H.G Wells got the title right. Indeed there is a war going on. A War between Worlds. War between the world of man and the aliens that live amongst us.

This is the story of one man’s struggle in a battle against the odds to defeat the invaders from another world.

It all started years ago when I was living in an apartment not very far from the botanical gardens in Jerusalem. i suspected nothing when I moved in. There was no sign. No declaration of war. No warning shot. They always came at night, just as I was getting to sleep. They waited, sticking to the walls, biding their time. Suddenly – bang! One of them would create a diversion. I did not realize this at the time, but they wanted to get me out of the protection of the covers. They wanted me to bring back the light so they could mark their target.

As soon as the light came on they would start flying around it, circling it in widening and narrowing circles. Looking for an opening to strike. When the light was off again they would send their kamikaze fighters to crash into me as I was trying to hide. There was nothing I could do, they were too many.

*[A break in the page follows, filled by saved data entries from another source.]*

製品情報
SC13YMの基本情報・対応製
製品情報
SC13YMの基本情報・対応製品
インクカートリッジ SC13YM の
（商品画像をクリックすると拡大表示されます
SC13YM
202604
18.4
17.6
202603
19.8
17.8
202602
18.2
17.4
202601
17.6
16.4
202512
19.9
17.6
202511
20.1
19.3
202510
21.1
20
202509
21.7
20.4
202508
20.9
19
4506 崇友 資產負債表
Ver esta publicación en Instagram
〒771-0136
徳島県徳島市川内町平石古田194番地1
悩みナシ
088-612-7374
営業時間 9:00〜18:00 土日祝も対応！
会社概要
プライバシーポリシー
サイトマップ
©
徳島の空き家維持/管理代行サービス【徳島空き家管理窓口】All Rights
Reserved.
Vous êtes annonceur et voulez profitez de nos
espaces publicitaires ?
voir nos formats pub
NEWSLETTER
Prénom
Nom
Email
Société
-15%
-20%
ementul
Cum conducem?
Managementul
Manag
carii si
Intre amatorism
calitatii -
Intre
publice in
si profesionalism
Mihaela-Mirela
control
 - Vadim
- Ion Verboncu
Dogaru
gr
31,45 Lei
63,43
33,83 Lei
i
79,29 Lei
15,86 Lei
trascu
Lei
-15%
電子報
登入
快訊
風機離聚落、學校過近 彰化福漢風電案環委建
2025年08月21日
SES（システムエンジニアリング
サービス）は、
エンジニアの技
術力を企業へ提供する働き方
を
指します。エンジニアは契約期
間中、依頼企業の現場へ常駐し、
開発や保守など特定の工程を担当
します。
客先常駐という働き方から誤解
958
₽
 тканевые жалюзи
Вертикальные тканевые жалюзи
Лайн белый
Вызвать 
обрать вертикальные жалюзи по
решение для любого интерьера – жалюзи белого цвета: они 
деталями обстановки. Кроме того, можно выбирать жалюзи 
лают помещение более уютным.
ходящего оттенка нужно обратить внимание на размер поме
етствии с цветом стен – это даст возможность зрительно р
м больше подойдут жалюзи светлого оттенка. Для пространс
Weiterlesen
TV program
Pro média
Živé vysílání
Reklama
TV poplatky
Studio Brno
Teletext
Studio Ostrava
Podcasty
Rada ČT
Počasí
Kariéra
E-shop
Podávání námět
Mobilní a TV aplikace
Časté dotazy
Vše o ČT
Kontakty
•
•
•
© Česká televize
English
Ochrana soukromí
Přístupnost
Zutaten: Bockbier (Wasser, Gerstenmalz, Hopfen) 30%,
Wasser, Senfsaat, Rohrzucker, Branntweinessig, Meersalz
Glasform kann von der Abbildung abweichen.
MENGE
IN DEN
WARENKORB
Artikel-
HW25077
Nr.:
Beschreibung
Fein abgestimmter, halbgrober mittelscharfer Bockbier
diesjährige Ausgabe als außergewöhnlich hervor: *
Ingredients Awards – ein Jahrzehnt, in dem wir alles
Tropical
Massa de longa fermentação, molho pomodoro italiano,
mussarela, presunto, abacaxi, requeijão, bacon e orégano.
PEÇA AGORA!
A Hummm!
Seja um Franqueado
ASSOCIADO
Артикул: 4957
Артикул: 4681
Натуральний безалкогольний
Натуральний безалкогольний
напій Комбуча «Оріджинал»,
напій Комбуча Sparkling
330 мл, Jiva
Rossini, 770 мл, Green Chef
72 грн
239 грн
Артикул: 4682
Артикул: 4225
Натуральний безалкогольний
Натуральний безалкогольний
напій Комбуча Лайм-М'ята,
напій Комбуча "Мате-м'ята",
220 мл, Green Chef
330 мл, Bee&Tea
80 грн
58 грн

I decided to beat them at their own game, they will not outwit me with their mind games. I will prepare a trap for them! I opened a window, and lured them out with the porch light. As soon as they got out I would shut the window and turn off the light.

This worked for a while, but they finally figured out my little ruse. Instead of all going at once they would send a scout. If he got trapped they would immediately counter attack, smashing into everything!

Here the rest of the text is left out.